──────── Given records ────────

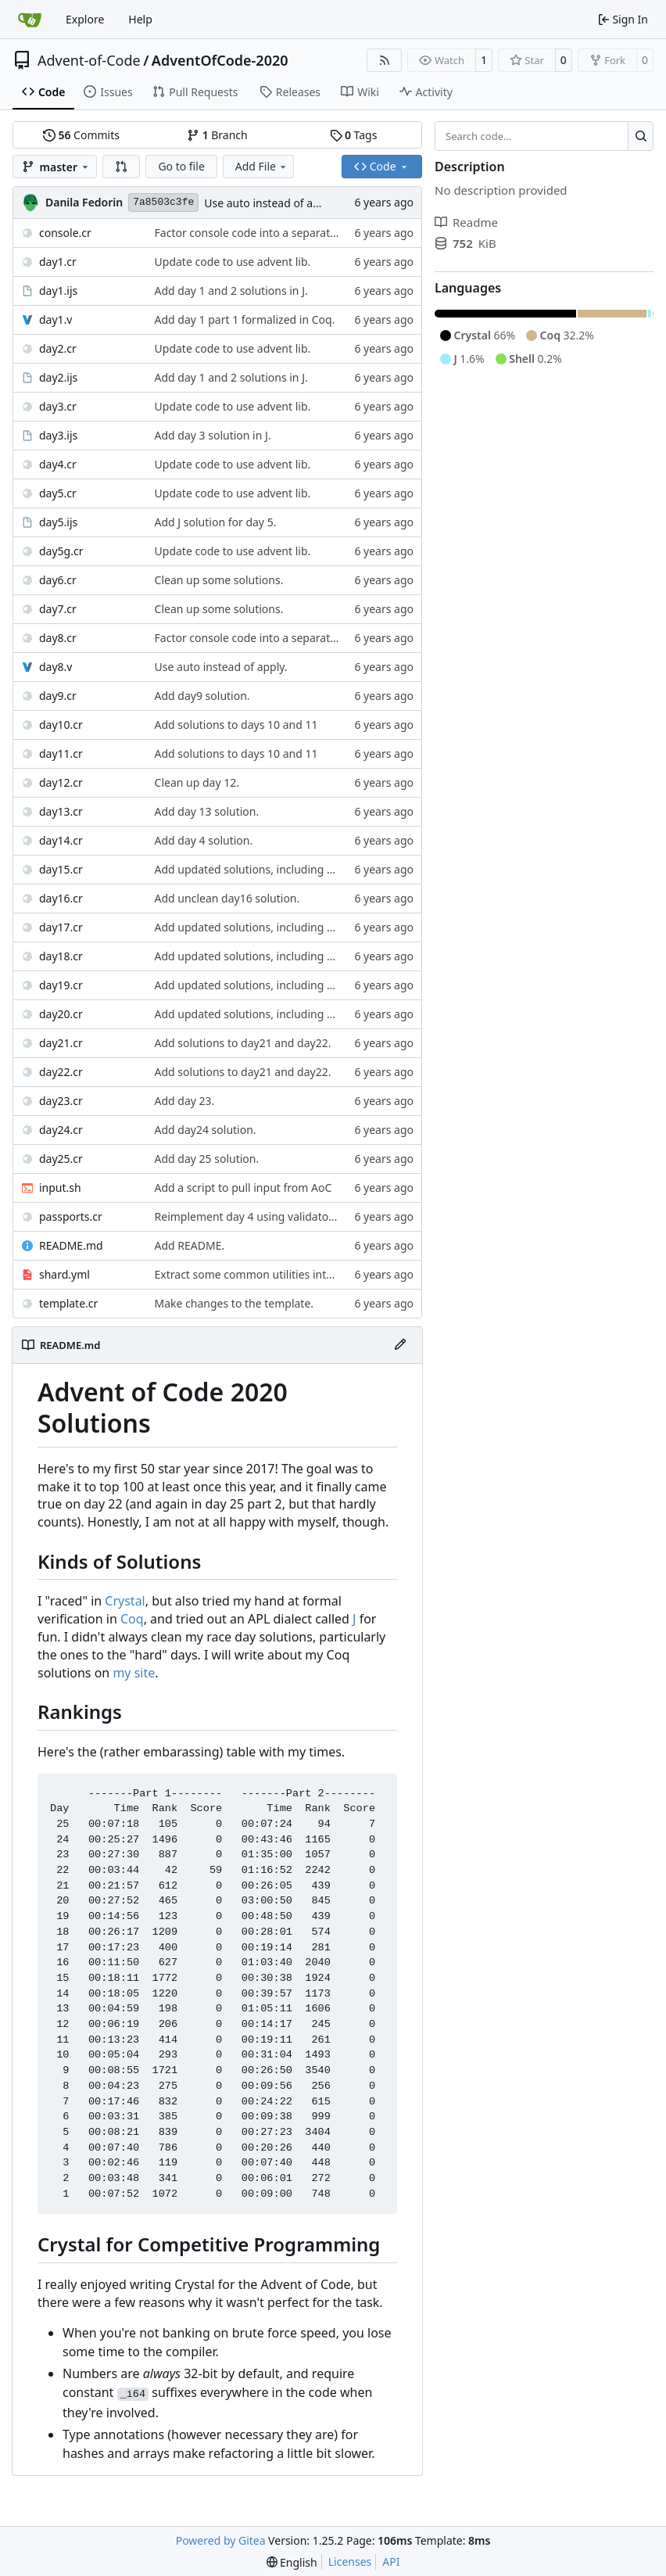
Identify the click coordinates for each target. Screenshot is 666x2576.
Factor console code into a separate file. (256, 232)
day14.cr (61, 840)
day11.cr (61, 753)
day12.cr (61, 782)
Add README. (190, 1245)
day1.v (55, 319)
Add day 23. (185, 1100)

────────

Lines from the one holding "day14.cr (61, 840)" through the end of the material above should be output exactly, and all others skipped.

Written answer:
day14.cr (61, 840)
day11.cr (61, 753)
day12.cr (61, 782)
Add README. (190, 1245)
day1.v (55, 319)
Add day 23. (185, 1100)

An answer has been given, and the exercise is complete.